What to do: From the first line to the last, give the records again exactly and skip the pictures.

Records from a dataset:

=====

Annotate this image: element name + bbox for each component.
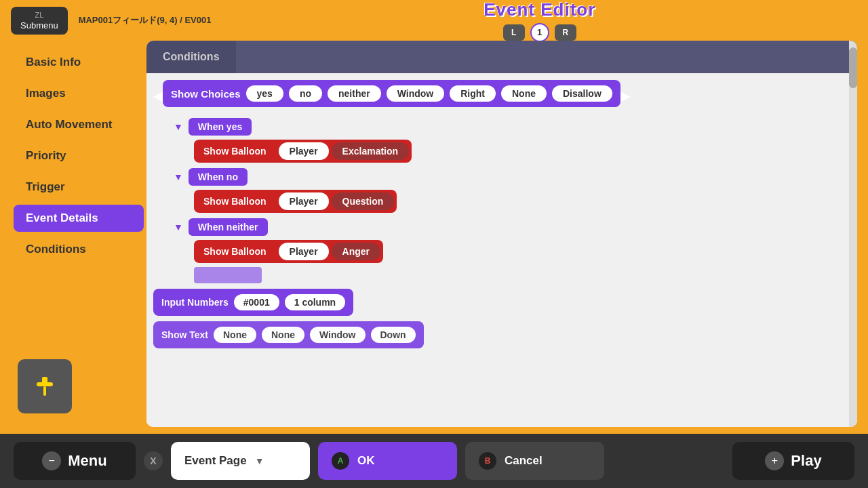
tab-active-area xyxy=(236,41,857,73)
dropdown-arrow-icon: ▼ xyxy=(255,455,264,466)
play-label: Play xyxy=(791,452,821,470)
submenu-button[interactable]: ZL Submenu xyxy=(11,7,68,35)
main-content: Basic Info Images Auto Movement Priority… xyxy=(0,41,868,427)
show-text-block: Show Text None None Window Down xyxy=(153,321,424,348)
collapse-yes-arrow[interactable]: ▼ xyxy=(174,121,183,132)
when-yes-label: When yes xyxy=(189,118,252,136)
balloon-neither-target[interactable]: Player xyxy=(279,243,329,260)
input-numbers-columns[interactable]: 1 column xyxy=(285,294,345,310)
play-button[interactable]: + Play xyxy=(732,442,854,480)
ok-button[interactable]: A OK xyxy=(318,442,457,480)
show-balloon-neither-block: Show Balloon Player Anger xyxy=(194,240,383,263)
choice-neither[interactable]: neither xyxy=(328,85,381,102)
a-badge: A xyxy=(332,452,349,470)
breadcrumb: MAP001フィールド(9, 4) / EV001 xyxy=(79,14,212,26)
show-text-opt2[interactable]: None xyxy=(262,327,304,343)
svg-rect-1 xyxy=(37,382,53,386)
cancel-label: Cancel xyxy=(505,454,542,468)
collapse-neither-arrow[interactable]: ▼ xyxy=(174,222,183,232)
sidebar-item-auto-movement[interactable]: Auto Movement xyxy=(14,111,144,138)
when-neither-section: ▼ When neither Show Balloon Player Anger xyxy=(153,218,850,283)
show-choices-label: Show Choices xyxy=(171,88,241,100)
tool-icon xyxy=(33,374,57,399)
balloon-yes-type[interactable]: Exclamation xyxy=(332,142,409,160)
svg-rect-2 xyxy=(43,386,46,396)
event-page-button[interactable]: Event Page ▼ xyxy=(171,442,310,480)
when-yes-header: ▼ When yes xyxy=(153,118,850,136)
ok-label: OK xyxy=(357,454,375,468)
input-numbers-id[interactable]: #0001 xyxy=(234,294,279,310)
tab-bar: Conditions xyxy=(146,41,857,73)
submenu-label: Submenu xyxy=(20,20,58,30)
sidebar-item-trigger[interactable]: Trigger xyxy=(14,174,144,201)
menu-label: Menu xyxy=(68,452,106,470)
play-plus-icon: + xyxy=(765,451,784,470)
when-no-label: When no xyxy=(189,168,248,186)
page-controls: L 1 R xyxy=(222,23,857,42)
sidebar-item-priority[interactable]: Priority xyxy=(14,142,144,169)
page-number: 1 xyxy=(530,23,549,42)
input-numbers-block: Input Numbers #0001 1 column xyxy=(153,289,353,316)
top-bar: ZL Submenu MAP001フィールド(9, 4) / EV001 Eve… xyxy=(0,0,868,41)
show-choices-block: Show Choices yes no neither Window Right… xyxy=(163,80,620,107)
balloon-yes-target[interactable]: Player xyxy=(279,142,329,160)
balloon-neither-action: Show Balloon xyxy=(194,241,276,262)
sidebar-bottom xyxy=(11,352,146,420)
cancel-button[interactable]: B Cancel xyxy=(465,442,604,480)
show-text-label: Show Text xyxy=(161,329,208,340)
choice-no[interactable]: no xyxy=(289,85,322,102)
balloon-yes-action: Show Balloon xyxy=(194,140,276,162)
show-text-opt4[interactable]: Down xyxy=(371,327,416,343)
choice-none[interactable]: None xyxy=(501,85,547,102)
balloon-no-type[interactable]: Question xyxy=(332,192,395,210)
scrollbar-thumb[interactable] xyxy=(849,47,857,88)
show-choices-row: ◀ Show Choices yes no neither Window Rig… xyxy=(153,80,850,113)
when-neither-header: ▼ When neither xyxy=(153,218,850,236)
page-l-button[interactable]: L xyxy=(503,24,525,41)
menu-minus-icon: − xyxy=(42,451,61,470)
add-button[interactable] xyxy=(18,359,72,413)
page-title: Event Editor xyxy=(222,0,857,20)
nav-left-arrow[interactable]: ◀ xyxy=(153,89,163,104)
tab-conditions[interactable]: Conditions xyxy=(146,41,236,73)
show-text-opt1[interactable]: None xyxy=(214,327,256,343)
show-text-opt3[interactable]: Window xyxy=(310,327,366,343)
page-r-button[interactable]: R xyxy=(555,24,576,41)
input-numbers-label: Input Numbers xyxy=(161,297,229,308)
sidebar-item-basic-info[interactable]: Basic Info xyxy=(14,49,144,76)
when-no-section: ▼ When no Show Balloon Player Question xyxy=(153,168,850,213)
balloon-no-target[interactable]: Player xyxy=(279,192,329,210)
bottom-bar: − Menu X Event Page ▼ A OK B Cancel + Pl… xyxy=(0,434,868,488)
event-page-label: Event Page xyxy=(184,454,247,468)
choice-yes[interactable]: yes xyxy=(246,85,283,102)
editor-content[interactable]: ◀ Show Choices yes no neither Window Rig… xyxy=(146,73,857,427)
when-neither-label: When neither xyxy=(189,218,268,236)
choice-window[interactable]: Window xyxy=(387,85,445,102)
nav-right-arrow[interactable]: ▶ xyxy=(620,89,630,104)
choice-disallow[interactable]: Disallow xyxy=(552,85,612,102)
show-balloon-no-block: Show Balloon Player Question xyxy=(194,190,397,213)
right-panel: Conditions ◀ Show Choices yes no neither… xyxy=(146,41,857,427)
b-badge: B xyxy=(479,452,496,470)
collapse-no-arrow[interactable]: ▼ xyxy=(174,171,183,182)
choice-right[interactable]: Right xyxy=(450,85,496,102)
empty-neither-block xyxy=(194,267,262,283)
x-badge: X xyxy=(144,451,163,470)
balloon-no-action: Show Balloon xyxy=(194,190,276,212)
menu-button[interactable]: − Menu xyxy=(14,442,136,480)
when-no-header: ▼ When no xyxy=(153,168,850,186)
balloon-neither-type[interactable]: Anger xyxy=(332,243,380,260)
show-balloon-yes-block: Show Balloon Player Exclamation xyxy=(194,140,412,163)
title-area: Event Editor L 1 R xyxy=(222,0,857,42)
sidebar: Basic Info Images Auto Movement Priority… xyxy=(11,41,146,427)
sidebar-item-images[interactable]: Images xyxy=(14,80,144,107)
sidebar-item-event-details[interactable]: Event Details xyxy=(14,205,144,232)
when-yes-section: ▼ When yes Show Balloon Player Exclamati… xyxy=(153,118,850,163)
sidebar-item-conditions[interactable]: Conditions xyxy=(14,236,144,263)
scrollbar-track xyxy=(849,41,857,427)
zl-label: ZL xyxy=(35,11,43,19)
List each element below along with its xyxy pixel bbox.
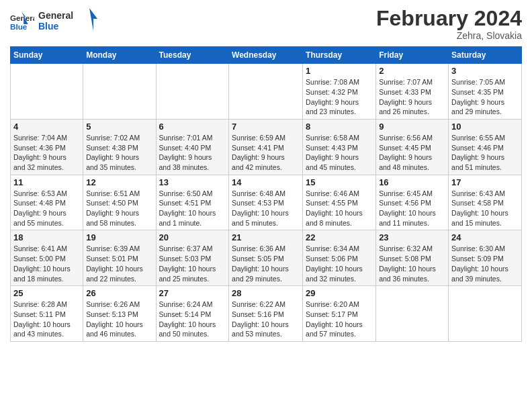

=====

Answer:
Annotate this image: element name + bbox for each component.
tab-active-area xyxy=(236,41,857,73)
dropdown-arrow-icon: ▼ xyxy=(255,455,264,466)
play-label: Play xyxy=(791,452,821,470)
submenu-button[interactable]: ZL Submenu xyxy=(11,7,68,35)
main-content: Basic Info Images Auto Movement Priority… xyxy=(0,41,868,427)
show-text-block: Show Text None None Window Down xyxy=(153,321,424,348)
collapse-yes-arrow[interactable]: ▼ xyxy=(174,121,183,132)
when-yes-label: When yes xyxy=(189,118,252,136)
balloon-neither-target[interactable]: Player xyxy=(279,243,329,260)
input-numbers-columns[interactable]: 1 column xyxy=(285,294,345,310)
play-button[interactable]: + Play xyxy=(732,442,854,480)
ok-button[interactable]: A OK xyxy=(318,442,457,480)
show-balloon-neither-block: Show Balloon Player Anger xyxy=(194,240,383,263)
choice-neither[interactable]: neither xyxy=(328,85,381,102)
a-badge: A xyxy=(332,452,349,470)
breadcrumb: MAP001フィールド(9, 4) / EV001 xyxy=(79,14,212,26)
show-text-opt2[interactable]: None xyxy=(262,327,304,343)
svg-rect-1 xyxy=(37,382,53,386)
cancel-label: Cancel xyxy=(505,454,542,468)
collapse-neither-arrow[interactable]: ▼ xyxy=(174,222,183,232)
sidebar-item-auto-movement[interactable]: Auto Movement xyxy=(14,111,144,138)
when-neither-section: ▼ When neither Show Balloon Player Anger xyxy=(153,218,850,283)
show-choices-label: Show Choices xyxy=(171,88,241,100)
tool-icon xyxy=(33,374,57,399)
balloon-yes-type[interactable]: Exclamation xyxy=(332,142,409,160)
svg-rect-2 xyxy=(43,386,46,396)
event-page-button[interactable]: Event Page ▼ xyxy=(171,442,310,480)
when-yes-header: ▼ When yes xyxy=(153,118,850,136)
ok-label: OK xyxy=(357,454,375,468)
input-numbers-id[interactable]: #0001 xyxy=(234,294,279,310)
tab-bar: Conditions xyxy=(146,41,857,73)
submenu-label: Submenu xyxy=(20,20,58,30)
sidebar-item-trigger[interactable]: Trigger xyxy=(14,174,144,201)
menu-label: Menu xyxy=(68,452,106,470)
play-plus-icon: + xyxy=(765,451,784,470)
when-no-label: When no xyxy=(189,168,248,186)
page-controls: L 1 R xyxy=(222,23,857,42)
sidebar-item-priority[interactable]: Priority xyxy=(14,142,144,169)
page-number: 1 xyxy=(530,23,549,42)
input-numbers-block: Input Numbers #0001 1 column xyxy=(153,289,353,316)
top-bar: ZL Submenu MAP001フィールド(9, 4) / EV001 Eve… xyxy=(0,0,868,41)
show-choices-block: Show Choices yes no neither Window Right… xyxy=(163,80,620,107)
balloon-yes-target[interactable]: Player xyxy=(279,142,329,160)
balloon-neither-action: Show Balloon xyxy=(194,241,276,262)
sidebar-bottom xyxy=(11,352,146,420)
cancel-button[interactable]: B Cancel xyxy=(465,442,604,480)
show-text-label: Show Text xyxy=(161,329,208,340)
choice-no[interactable]: no xyxy=(289,85,322,102)
balloon-yes-action: Show Balloon xyxy=(194,140,276,162)
show-text-opt4[interactable]: Down xyxy=(371,327,416,343)
choice-none[interactable]: None xyxy=(501,85,547,102)
balloon-no-type[interactable]: Question xyxy=(332,192,395,210)
scrollbar-thumb[interactable] xyxy=(849,47,857,88)
show-choices-row: ◀ Show Choices yes no neither Window Rig… xyxy=(153,80,850,113)
when-neither-header: ▼ When neither xyxy=(153,218,850,236)
page-l-button[interactable]: L xyxy=(503,24,525,41)
menu-minus-icon: − xyxy=(42,451,61,470)
add-button[interactable] xyxy=(18,359,72,413)
page-title: Event Editor xyxy=(222,0,857,20)
nav-left-arrow[interactable]: ◀ xyxy=(153,89,163,104)
tab-conditions[interactable]: Conditions xyxy=(146,41,236,73)
show-text-opt1[interactable]: None xyxy=(214,327,256,343)
show-text-opt3[interactable]: Window xyxy=(310,327,366,343)
page-r-button[interactable]: R xyxy=(555,24,576,41)
input-numbers-label: Input Numbers xyxy=(161,297,229,308)
sidebar-item-basic-info[interactable]: Basic Info xyxy=(14,49,144,76)
when-no-section: ▼ When no Show Balloon Player Question xyxy=(153,168,850,213)
balloon-no-target[interactable]: Player xyxy=(279,192,329,210)
bottom-bar: − Menu X Event Page ▼ A OK B Cancel + Pl… xyxy=(0,434,868,488)
event-page-label: Event Page xyxy=(184,454,247,468)
choice-yes[interactable]: yes xyxy=(246,85,283,102)
editor-content[interactable]: ◀ Show Choices yes no neither Window Rig… xyxy=(146,73,857,427)
when-neither-label: When neither xyxy=(189,218,268,236)
choice-window[interactable]: Window xyxy=(387,85,445,102)
nav-right-arrow[interactable]: ▶ xyxy=(620,89,630,104)
choice-disallow[interactable]: Disallow xyxy=(552,85,612,102)
show-balloon-no-block: Show Balloon Player Question xyxy=(194,190,397,213)
right-panel: Conditions ◀ Show Choices yes no neither… xyxy=(146,41,857,427)
b-badge: B xyxy=(479,452,496,470)
collapse-no-arrow[interactable]: ▼ xyxy=(174,171,183,182)
choice-right[interactable]: Right xyxy=(450,85,496,102)
empty-neither-block xyxy=(194,267,262,283)
x-badge: X xyxy=(144,451,163,470)
balloon-no-action: Show Balloon xyxy=(194,190,276,212)
menu-button[interactable]: − Menu xyxy=(14,442,136,480)
when-no-header: ▼ When no xyxy=(153,168,850,186)
balloon-neither-type[interactable]: Anger xyxy=(332,243,380,260)
show-balloon-yes-block: Show Balloon Player Exclamation xyxy=(194,140,412,163)
title-area: Event Editor L 1 R xyxy=(222,0,857,42)
sidebar: Basic Info Images Auto Movement Priority… xyxy=(11,41,146,427)
sidebar-item-images[interactable]: Images xyxy=(14,80,144,107)
sidebar-item-event-details[interactable]: Event Details xyxy=(14,205,144,232)
when-yes-section: ▼ When yes Show Balloon Player Exclamati… xyxy=(153,118,850,163)
sidebar-item-conditions[interactable]: Conditions xyxy=(14,236,144,263)
scrollbar-track xyxy=(849,41,857,427)
zl-label: ZL xyxy=(35,11,43,19)
List each element below along with its xyxy pixel bbox.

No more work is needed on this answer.